Creating with the Experts
Carol Hopkins' passion for reproduction quilts and fabrics led her to create her own pattern company, Carol Hopkins Designs. We asked her to share some background on her favorite category, as well as practical tips for working with reproduction fabrics:

Tell us about the origins of the original quilts - where did the fabrics come from?

CH: Aside from appliqué quilts, most antique quilts are scrap quilts that use a variety of fabrics, primarily because women didn't have a local fabric store from which to select yardage of coordinating prints. Instead, they used leftover scraps from sewn garments, or actual pieces cut from clothing that was no longer wearable. "Making do" with such scraps contributed to the unpredictable use of color in old quilts, and ultimately to their charm.

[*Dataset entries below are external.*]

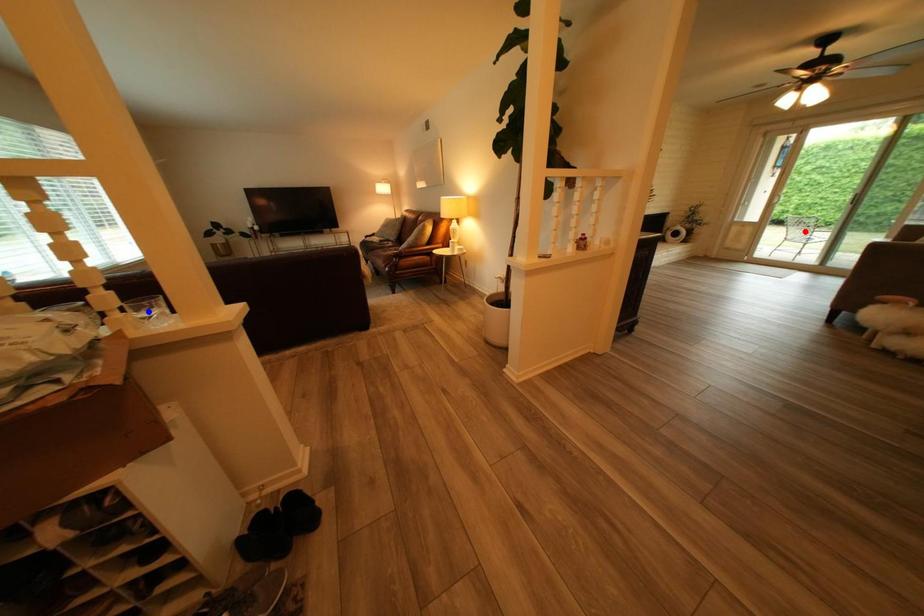 Question: Which of the two points in the image is closer to the camera?

Choices:
 (A) Blue point is closer.
 (B) Red point is closer.

Answer: (A) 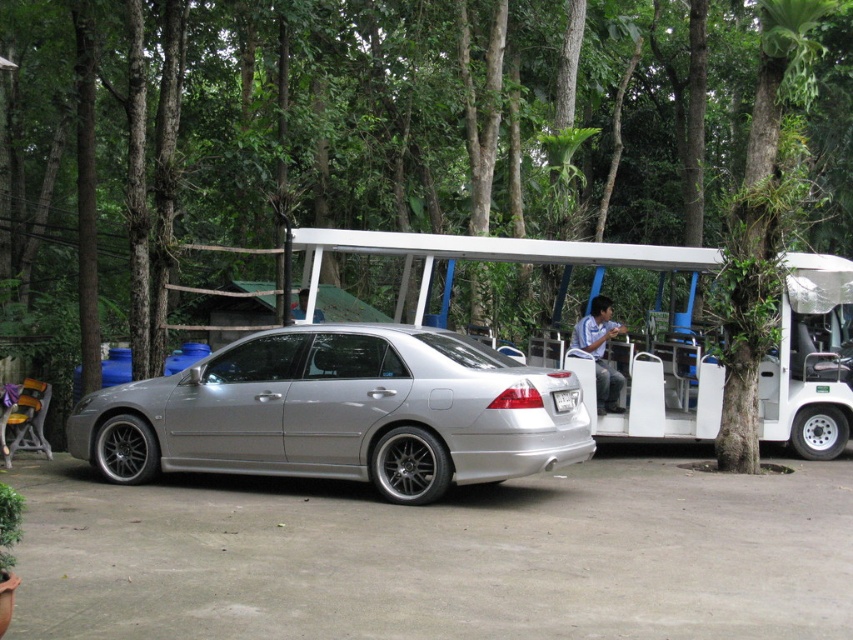 You are standing at the origin point of the coordinate system. You want to walk towards the green leafy tree at center. What direction should you move in?

The green leafy tree at center is located at point (341,136). Since coordinates are relative to the image, moving towards the center of the image would involve moving in the positive x and y directions from the origin, but since the tree is already at the center, you might need to adjust based on your current position. However, given the coordinate provided, the tree is at 0.214 on the x and 0.402 on the y, so if the origin is the bottom left corner, moving towards the center would require moving right a

You are a park ranger who needs to park your white plastic golf cart at center. There is a space available next to the white plastic license plate at rear. Can your golf cart fit in the space if the license plate takes up most of it?

The white plastic golf cart at center is smaller than the white plastic license plate at rear, so it might not fit in the space if the license plate already occupies most of it. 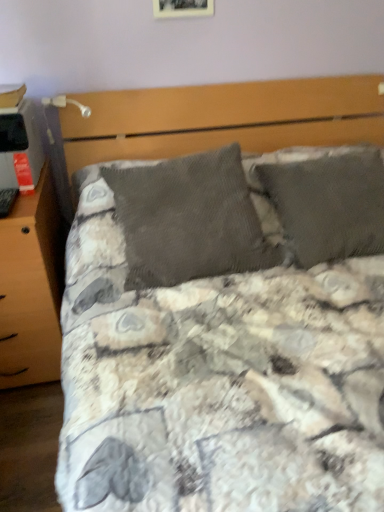 Image resolution: width=384 pixels, height=512 pixels. Describe the element at coordinates (20, 147) in the screenshot. I see `matte black desktop at left` at that location.

This screenshot has height=512, width=384. What do you see at coordinates (31, 287) in the screenshot? I see `wooden nightstand at left` at bounding box center [31, 287].

Locate an element on the screen. This screenshot has height=512, width=384. metallic silver table lamp at upper left is located at coordinates (66, 104).

Between matte black desktop at left and wooden photo frame at upper center, which one has less height?

Standing shorter between the two is matte black desktop at left.

Would you say matte black desktop at left is a long distance from wooden photo frame at upper center?

That's not correct — matte black desktop at left is a little close to wooden photo frame at upper center.

Identify the location of desktop on the left of the wooden photo frame at upper center. point(20,147).

Between metallic silver table lamp at upper left and matte black desktop at left, which one is positioned in front?

matte black desktop at left.

Looking at their sizes, would you say metallic silver table lamp at upper left is wider or thinner than matte black desktop at left?

Clearly, metallic silver table lamp at upper left has more width compared to matte black desktop at left.

Consider the image. Is metallic silver table lamp at upper left with matte black desktop at left?

No, metallic silver table lamp at upper left is not making contact with matte black desktop at left.

Consider the image. How many degrees apart are the facing directions of metallic silver table lamp at upper left and matte black desktop at left?

The angular difference between metallic silver table lamp at upper left and matte black desktop at left is 1.3 degrees.

How different are the orientations of wooden photo frame at upper center and wooden nightstand at left in degrees?

The facing directions of wooden photo frame at upper center and wooden nightstand at left are 0.256 degrees apart.

Would you say wooden photo frame at upper center is outside wooden nightstand at left?

Absolutely, wooden photo frame at upper center is external to wooden nightstand at left.

You are a GUI agent. You are given a task and a screenshot of the screen. Output one action in this format:
    pyautogui.click(x=<x>, y=<y>)
    Task: Click on the nightstand below the wooden photo frame at upper center (from the image's perspective)
    
    Given the screenshot: What is the action you would take?
    pyautogui.click(x=31, y=287)

From a real-world perspective, between wooden photo frame at upper center and wooden nightstand at left, who is vertically higher?

From a 3D spatial view, wooden photo frame at upper center is above.

Could you tell me if metallic silver table lamp at upper left is facing wooden nightstand at left?

No, metallic silver table lamp at upper left is not oriented towards wooden nightstand at left.

Who is taller, metallic silver table lamp at upper left or wooden nightstand at left?

wooden nightstand at left.

How different are the orientations of metallic silver table lamp at upper left and wooden nightstand at left in degrees?

The angle between the facing direction of metallic silver table lamp at upper left and the facing direction of wooden nightstand at left is 0.255 degrees.

Based on the photo, considering the sizes of metallic silver table lamp at upper left and wooden nightstand at left in the image, is metallic silver table lamp at upper left wider or thinner than wooden nightstand at left?

metallic silver table lamp at upper left is thinner than wooden nightstand at left.

Identify the location of nightstand below the wooden photo frame at upper center (from the image's perspective). (31, 287).

Is wooden nightstand at left inside or outside of wooden photo frame at upper center?

wooden nightstand at left exists outside the volume of wooden photo frame at upper center.

Is wooden nightstand at left facing away from wooden photo frame at upper center?

wooden nightstand at left is not turned away from wooden photo frame at upper center.

Is point (1, 292) in front of point (161, 9)?

That is True.

Does wooden photo frame at upper center appear on the right side of metallic silver table lamp at upper left?

Indeed, wooden photo frame at upper center is positioned on the right side of metallic silver table lamp at upper left.

Do you think wooden photo frame at upper center is within metallic silver table lamp at upper left, or outside of it?

wooden photo frame at upper center exists outside the volume of metallic silver table lamp at upper left.

Could you tell me if wooden photo frame at upper center is turned towards metallic silver table lamp at upper left?

No, wooden photo frame at upper center does not turn towards metallic silver table lamp at upper left.

Can you confirm if wooden photo frame at upper center is thinner than metallic silver table lamp at upper left?

Correct, the width of wooden photo frame at upper center is less than that of metallic silver table lamp at upper left.

Between wooden photo frame at upper center and matte black desktop at left, which one has smaller width?

With smaller width is wooden photo frame at upper center.

Would you say wooden photo frame at upper center is outside matte black desktop at left?

Absolutely, wooden photo frame at upper center is external to matte black desktop at left.

Between point (196, 13) and point (22, 133), which one is positioned behind?

The point (196, 13) is farther from the camera.

Does wooden photo frame at upper center have a larger size compared to matte black desktop at left?

Incorrect, wooden photo frame at upper center is not larger than matte black desktop at left.

At what (x,y) coordinates should I click in order to perform the action: click on picture frame on the right side of matte black desktop at left. Please return your answer as a coordinate pair (x, y). The height and width of the screenshot is (512, 384). Looking at the image, I should click on coord(182,8).

Locate an element on the screen. Image resolution: width=384 pixels, height=512 pixels. desktop that is on the left side of metallic silver table lamp at upper left is located at coordinates (20, 147).

From the image, which object appears to be nearer to wooden photo frame at upper center, wooden nightstand at left or metallic silver table lamp at upper left?

metallic silver table lamp at upper left is closer to wooden photo frame at upper center.

Looking at the image, which one is located further to matte black desktop at left, metallic silver table lamp at upper left or wooden photo frame at upper center?

The object further to matte black desktop at left is wooden photo frame at upper center.

When comparing their distances from metallic silver table lamp at upper left, does wooden nightstand at left or matte black desktop at left seem closer?

matte black desktop at left is closer to metallic silver table lamp at upper left.

Estimate the real-world distances between objects in this image. Which object is further from wooden photo frame at upper center, matte black desktop at left or metallic silver table lamp at upper left?

matte black desktop at left.

Which object lies further to the anchor point matte black desktop at left, wooden photo frame at upper center or wooden nightstand at left?

Among the two, wooden photo frame at upper center is located further to matte black desktop at left.

Based on their spatial positions, is metallic silver table lamp at upper left or wooden nightstand at left further from matte black desktop at left?

The object further to matte black desktop at left is wooden nightstand at left.

Looking at the image, which one is located further to wooden photo frame at upper center, matte black desktop at left or wooden nightstand at left?

wooden nightstand at left lies further to wooden photo frame at upper center than the other object.

From the image, which object appears to be nearer to matte black desktop at left, wooden photo frame at upper center or metallic silver table lamp at upper left?

metallic silver table lamp at upper left.

You are a GUI agent. You are given a task and a screenshot of the screen. Output one action in this format:
    pyautogui.click(x=<x>, y=<y>)
    Task: Click on the table lamp between wooden photo frame at upper center and wooden nightstand at left vertically
    The width and height of the screenshot is (384, 512).
    Given the screenshot: What is the action you would take?
    pyautogui.click(x=66, y=104)

At what (x,y) coordinates should I click in order to perform the action: click on desktop between metallic silver table lamp at upper left and wooden nightstand at left in the up-down direction. Please return your answer as a coordinate pair (x, y). Looking at the image, I should click on click(20, 147).

Find the location of a particular element. The height and width of the screenshot is (512, 384). desktop between wooden photo frame at upper center and wooden nightstand at left in the up-down direction is located at coordinates (20, 147).

This screenshot has height=512, width=384. In order to click on table lamp between wooden photo frame at upper center and matte black desktop at left from top to bottom in this screenshot , I will do `click(66, 104)`. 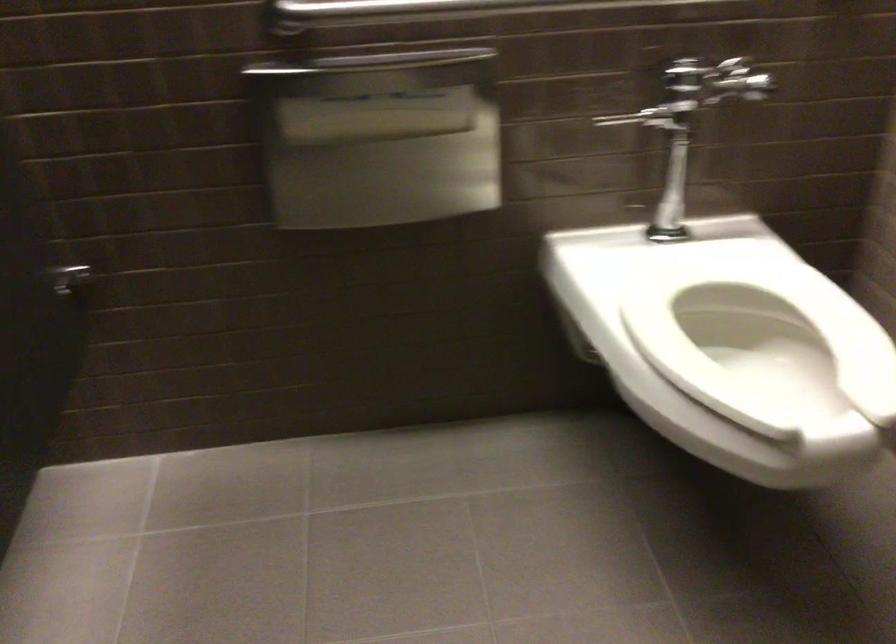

It's evident from looking at many old quilts that the quilter kept adding patches or blocks to the quilt as more fabrics became available without regard to their overall color placement in the quilt, until it was of a usable bedcover size. Men's clothing provided many of the stripes, plaids, checks, dots, and other geometric shapes, all of which contribute visual interest to quilts. Shirting prints as well as small prints with interesting background features like dots, squiggles, vines, and other textures also served as staples for men's shirts and women's dresses, and were the predominant fabrics used as backgrounds in pieced blocks and setting squares between blocks. While they may not be as "pretty" as other fabrics, fabrics that look like old clothing go a long way toward capturing the essence of old utility quilts.

How can we work with today's reproduction fabrics to achieve a similar look and feel?

CH: Reproductions of textiles found in quilts housed in museum collections are a good resource for creating old-looking quilts. In addition to reflecting authentic prints and colors of a particular historical era, these collections include a variety of scale, density, and texture characteristics that complement one another when used together in a quilt. Even though fabric manufacturers may print fabric lines in several colorways, they usually include one that documents the original colors in which the fabric was printed. While museum collections make wonderful scrap quilts, they often are more reminiscent of the fabrics that were available to wealthy women for their "fancy quilts" intended to showcase a woman's needlework skills rather than keep family members warm while they slept.

  • Once you've selected a pile of fabrics that look old, it's time to mix them together in a quilt. Start with several color families - perhaps brown, red, and blue. But rather than have them all "match"-all navy blue, or all light blue or all turquoise blue-or only orange reds, or dark reds, or pinkish reds-stretch your selections by adding other fabrics that are "sort of" blue or "sort of" red. They don't have to match and they don't have to be pretty - they need to be a bit unexpected. This is what begins to add interest to scrap quilts.
  • Next, consider the scale or size of the prints (notice I'm not including solids) and make sure you have a good variety of these. You want to keep the viewer's eyes roaming across the top of your quilt looking for interesting fabrics. This is where stripes, checks, plaids, dots and geometrics break the flow of all-over prints and liven things up with their unpredictable presence. Make the viewer think, "I wouldn't have thought of using that, but it's really interesting in this quilt!" A bit of pink or cheddar or "ugly" green-colored fabric can be included to evoke the same response.
  • When you've used wonderful prints and colors in interesting ways in your quilt top, it's time to decide how to finish the quilt. Many old quilts have no borders, probably due to the scarcity or availability of yardage needed and the emphasis on finishing a bedcover for immediate use. Other quilts use borders for the purpose of making a quilt larger or as a frame for the blocks. When selecting fabrics for borders, I tend to go in one of two directions: I either use a calm print (often brown) that blends well with the fabrics in the blocks but doesn't fight for attention with them, especially if they are a complex pattern, or I use a large print that includes many of the colors in the blocks, especially if the blocks are simple like 4-patches or 9-patches. But in almost all cases, I wait until I have completed the quilt top before auditioning and ultimately selecting fabrics for the border and then go with my instinct for what looks best. And finally, since borders on old quilts were very rarely mitered, I don't miter mine either-a bonus when I'm ready to finish the current quilt and move on to the next one!